>>

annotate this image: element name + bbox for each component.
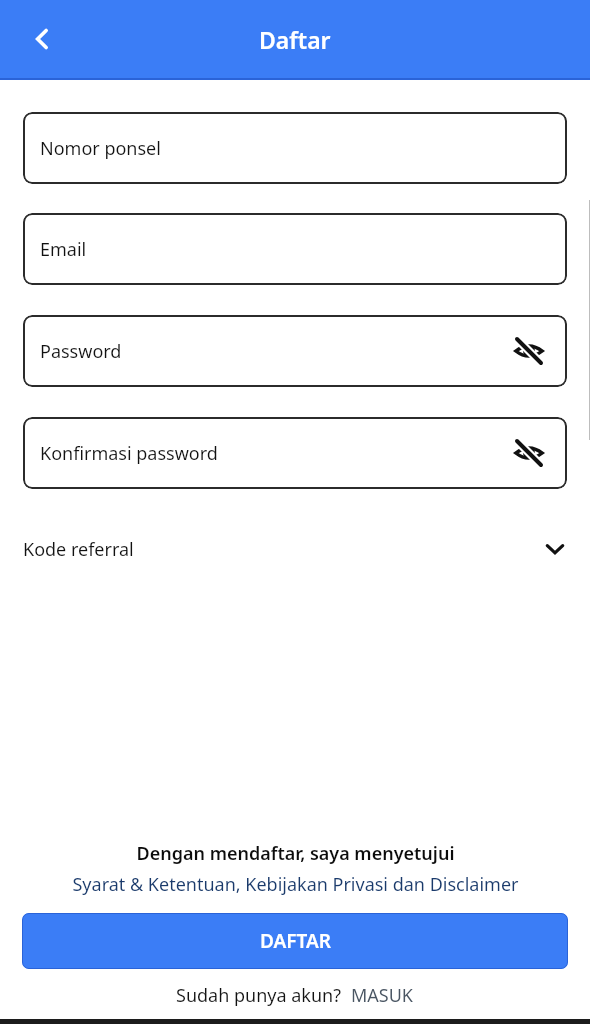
- button[interactable]: Email: [23, 213, 567, 285]
- staticText: Nomor ponsel: [40, 136, 161, 161]
- staticText: Dengan mendaftar, saya menyetujui: [136, 841, 455, 866]
- staticText: DAFTAR: [260, 928, 331, 954]
- staticText: Konfirmasi password: [40, 441, 218, 466]
- button[interactable]: DAFTAR: [22, 913, 568, 969]
- button[interactable]: Show password: [507, 329, 551, 373]
- staticText: Password: [40, 339, 122, 364]
- staticText: Sudah punya akun?: [176, 983, 342, 1008]
- button[interactable]: Syarat & Ketentuan, Kebijakan Privasi da…: [72, 872, 519, 897]
- button[interactable]: Nomor ponsel: [23, 112, 567, 184]
- staticText: MASUK: [351, 983, 414, 1008]
- button[interactable]: Back: [18, 15, 66, 63]
- staticText: Syarat & Ketentuan, Kebijakan Privasi da…: [72, 872, 519, 897]
- button[interactable]: MASUK: [351, 983, 414, 1008]
- button[interactable]: Konfirmasi password: [23, 417, 567, 489]
- button[interactable]: Password: [23, 315, 567, 387]
- staticText: Daftar: [259, 24, 331, 55]
- button[interactable]: Kode referral: [0, 523, 590, 575]
- button[interactable]: Show password: [507, 431, 551, 475]
- staticText: Kode referral: [23, 537, 134, 562]
- staticText: Email: [40, 237, 87, 262]
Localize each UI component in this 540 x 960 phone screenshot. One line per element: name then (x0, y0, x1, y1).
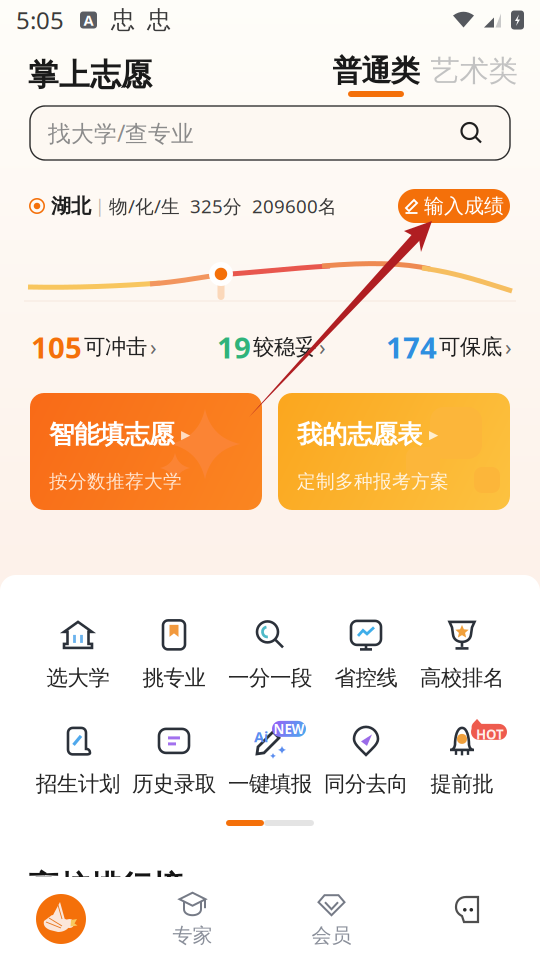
staticText: 105 (31, 328, 82, 366)
staticText: 忠 (147, 5, 171, 35)
staticText: › (319, 333, 326, 361)
staticText: ▶ (429, 428, 438, 441)
button[interactable]: 高校排名 (414, 618, 510, 690)
staticText: 可冲击 (84, 334, 147, 360)
button[interactable]: 智能填志愿 (30, 393, 262, 510)
staticText: | (95, 194, 105, 218)
button[interactable]: 挑专业 (126, 618, 222, 690)
staticText: › (150, 333, 157, 361)
button[interactable]: 普通类 (338, 53, 414, 97)
button[interactable]: 105 (31, 328, 157, 366)
button[interactable]: Ai (222, 724, 318, 796)
staticText: 招生计划 (36, 771, 120, 797)
staticText: 定制多种报考方案 (297, 470, 449, 493)
button[interactable]: 会员 (262, 877, 401, 960)
staticText: 输入成绩 (424, 194, 504, 218)
staticText: 可保底 (439, 334, 502, 360)
staticText: 湖北 (51, 194, 91, 218)
staticText: 按分数推荐大学 (49, 470, 182, 493)
staticText: 一键填报 (228, 771, 312, 797)
staticText: 同分去向 (324, 771, 408, 797)
button[interactable]: 一分一段 (222, 618, 318, 690)
staticText: 5:05 (16, 4, 64, 36)
staticText: 选大学 (46, 665, 110, 691)
staticText: 艺术类 (430, 53, 518, 89)
staticText: 较稳妥 (253, 334, 316, 360)
button[interactable]: 174 (386, 328, 512, 366)
staticText: 普通类 (332, 53, 420, 89)
staticText: A (84, 10, 94, 30)
button[interactable]: 同分去向 (318, 724, 414, 796)
staticText: 提前批 (430, 771, 494, 797)
staticText: 专家 (172, 923, 212, 948)
button[interactable]: 我的志愿表 (278, 393, 510, 510)
staticText: › (505, 333, 512, 361)
button[interactable]: 找大学/查专业 (30, 106, 510, 160)
staticText: 找大学/查专业 (48, 118, 194, 148)
button[interactable]: 客服 (401, 877, 540, 960)
staticText: ▶ (181, 428, 190, 441)
button[interactable]: 艺术类 (436, 53, 512, 97)
button[interactable]: 19 (217, 328, 326, 366)
button[interactable]: 历史录取 (126, 724, 222, 796)
staticText: 一分一段 (228, 665, 312, 691)
button[interactable]: 招生计划 (30, 724, 126, 796)
staticText: HOT (476, 725, 504, 743)
staticText: 掌上志愿 (28, 56, 152, 94)
staticText: NEW (274, 720, 304, 738)
staticText: 174 (386, 328, 437, 366)
button[interactable]: HOT (414, 724, 510, 796)
staticText: 省控线 (334, 665, 398, 691)
staticText: 智能填志愿 (49, 419, 174, 450)
button[interactable]: 省控线 (318, 618, 414, 690)
button[interactable]: 输入成绩 (398, 189, 510, 223)
button[interactable]: 首页 (0, 877, 123, 960)
staticText: 物/化/生 325分 209600名 (109, 194, 337, 218)
button[interactable]: 专家 (123, 877, 262, 960)
staticText: Ai (254, 727, 268, 746)
button[interactable]: 选大学 (30, 618, 126, 690)
staticText: 高校排行榜 (28, 868, 183, 906)
staticText: 会员 (312, 923, 352, 948)
staticText: 历史录取 (132, 771, 216, 797)
staticText: 高校排名 (420, 665, 504, 691)
staticText: 我的志愿表 (297, 419, 422, 450)
staticText: 19 (217, 328, 251, 366)
staticText: 挑专业 (142, 665, 206, 691)
staticText: 忠 (111, 5, 135, 35)
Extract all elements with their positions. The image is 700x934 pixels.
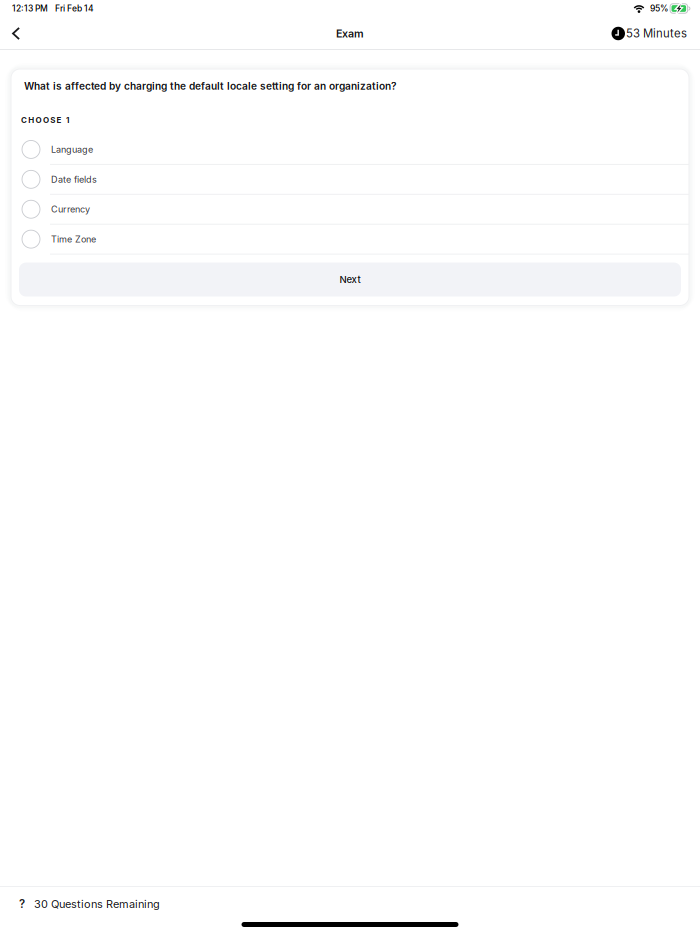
button[interactable]: Time Zone xyxy=(11,225,689,254)
button[interactable]: Currency xyxy=(11,195,689,225)
staticText: Date fields xyxy=(51,174,97,185)
staticText: ? xyxy=(19,897,25,911)
button[interactable]: 53 Minutes xyxy=(612,17,700,50)
button[interactable]: Language xyxy=(11,135,689,165)
button[interactable]: ? xyxy=(0,886,700,922)
staticText: Time Zone xyxy=(51,234,96,245)
button[interactable]: Date fields xyxy=(11,165,689,195)
staticText: 95% xyxy=(650,3,668,14)
staticText: Next xyxy=(340,274,360,285)
staticText: Exam xyxy=(336,27,364,40)
staticText: 53 Minutes xyxy=(626,27,687,40)
staticText: 12:13 PM xyxy=(12,3,48,14)
staticText: Currency xyxy=(51,204,90,215)
staticText: 30 Questions Remaining xyxy=(34,897,160,911)
staticText: Language xyxy=(51,144,93,155)
staticText: Fri Feb 14 xyxy=(55,3,94,14)
staticText: CHOOSE 1 xyxy=(21,115,69,125)
button[interactable]: Next xyxy=(19,262,681,296)
staticText: What is affected by charging the default… xyxy=(24,80,397,92)
button[interactable]: Back xyxy=(0,17,32,50)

<<

* **What you should do**
Which lines above hold the string "Kebijakan"? Please copy all of them.

* **Worked solution**
- button[interactable]: Syarat & Ketentuan, Kebijakan Privasi da…: [72, 872, 519, 897]
- staticText: Syarat & Ketentuan, Kebijakan Privasi da…: [72, 872, 519, 897]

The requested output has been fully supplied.